Every entry below should be copied exactly, minus the pictures.
+---+
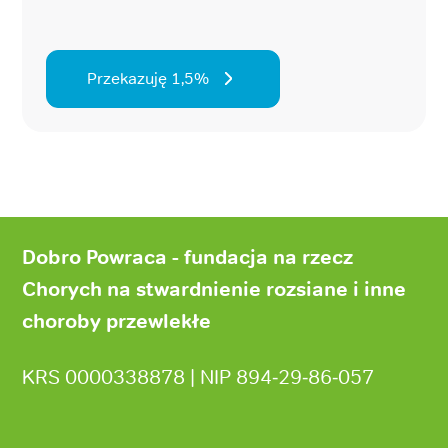
Przekazuję 1,5%
Stopka
strony
Dobro Powraca - fundacja na rzecz
Chorych na stwardnienie rozsiane i inne
choroby przewlekłe
KRS 0000338878 | NIP 894‑29‑86‑057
+---+
* [Answer section]
Przekazuję 1,5%
Stopka
strony
Dobro Powraca - fundacja na rzecz
Chorych na stwardnienie rozsiane i inne
choroby przewlekłe
KRS 0000338878 | NIP 894‑29‑86‑057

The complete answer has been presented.